Kinetic Unfolding Mechanism of the Inducible Nitric Oxide Synthase Oxygenase Domain Determined by Time-Resolved Electrospray Mass Spectrometry

Abstract

The inducible nitric oxide synthase core oxygen domain (iNOS(COD)) is a homodimeric protein complex of ca. 100 kDa. In this work, the subunit disassembly and unfolding of the protein following a pH jump from 7.5 to 2.8 were monitored by on-line rapid mixing in conjunction with electrospray (ESI) time-of-flight mass spectrometry. Various protein species become populated during the denaturation process. These can be distinguished by their ligand binding behavior, and by the different charge states that they produce during ESI. Detailed intensity-time profiles were obtained for all of these species, and the kinetics were subjected to a global analysis which allows a model of the denaturation process to be developed.
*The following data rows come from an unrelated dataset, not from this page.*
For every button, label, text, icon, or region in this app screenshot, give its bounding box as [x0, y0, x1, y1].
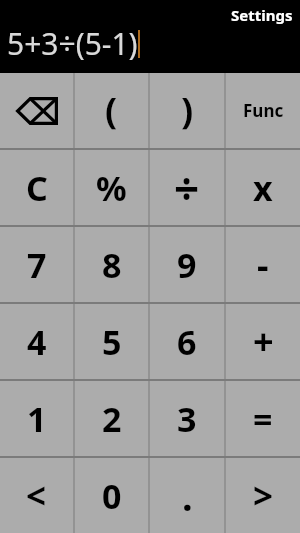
staticText: = — [253, 396, 273, 442]
button[interactable]: + — [226, 304, 300, 379]
staticText: ÷ — [174, 158, 200, 218]
staticText: 5 — [102, 319, 122, 365]
staticText: 8 — [102, 242, 122, 288]
staticText: + — [253, 317, 274, 366]
button[interactable]: > — [226, 458, 300, 533]
staticText: Func — [243, 99, 284, 122]
staticText: C — [26, 165, 48, 211]
staticText: < — [26, 472, 47, 520]
button[interactable]: 9 — [150, 227, 224, 302]
staticText: . — [182, 470, 193, 522]
staticText: 2 — [102, 396, 122, 442]
button[interactable]: < — [0, 458, 73, 533]
staticText: 1 — [27, 396, 47, 442]
button[interactable]: 0 — [75, 458, 148, 533]
staticText: 9 — [177, 242, 197, 288]
staticText: 3 — [177, 396, 197, 442]
button[interactable]: 1 — [0, 381, 73, 456]
staticText: 5+3÷(5-1) — [7, 23, 138, 64]
button[interactable] — [0, 73, 73, 148]
button[interactable]: 7 — [0, 227, 73, 302]
button[interactable]: ) — [150, 73, 224, 148]
staticText: % — [96, 165, 127, 211]
button[interactable]: 6 — [150, 304, 224, 379]
button[interactable]: x — [226, 150, 300, 225]
button[interactable]: Func — [226, 73, 300, 148]
staticText: - — [257, 240, 269, 289]
button[interactable]: ( — [75, 73, 148, 148]
button[interactable]: 5 — [75, 304, 148, 379]
staticText: 4 — [27, 319, 47, 365]
button[interactable]: % — [75, 150, 148, 225]
staticText: ( — [105, 86, 118, 135]
button[interactable]: = — [226, 381, 300, 456]
button[interactable]: 3 — [150, 381, 224, 456]
button[interactable]: ÷ — [150, 150, 224, 225]
button[interactable]: 8 — [75, 227, 148, 302]
staticText: 7 — [27, 242, 47, 288]
staticText: > — [253, 472, 274, 520]
button[interactable]: - — [226, 227, 300, 302]
button[interactable]: . — [150, 458, 224, 533]
staticText: x — [253, 165, 273, 211]
button[interactable]: 2 — [75, 381, 148, 456]
staticText: 0 — [102, 473, 122, 519]
button[interactable]: Settings — [231, 5, 293, 25]
button[interactable]: C — [0, 150, 73, 225]
staticText: 6 — [177, 319, 197, 365]
staticText: Settings — [231, 5, 293, 25]
button[interactable]: 4 — [0, 304, 73, 379]
staticText: ) — [181, 86, 194, 135]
The data are described well by three relaxation times (tau(1) = 0.36 s, tau(2) = 0.62 s, and tau(3) = 3.3 s), each of which has a characteristic amplitude spectrum. The initial step of the reaction is the disruption of the iNOS(COD) dimer, to generate heme-bound monomeric species in various degrees of unfolding. This first step is accompanied by the loss of two tetrahydrobiopterin cofactors. Subsequent heme loss generates monomeric apoproteins exhibiting various degrees of unfolding. In addition, the formation of proteins that are bound to two heme groups is observed. A subpopulation of holo monomers undergoes substantial unfolding while retaining contact with the heme cofactor. Together with previous studies, the results of this work suggest that the occurrence of complex reaction mechanisms involving several short-lived intermediates is a common feature for the denaturation of large multiprotein complexes.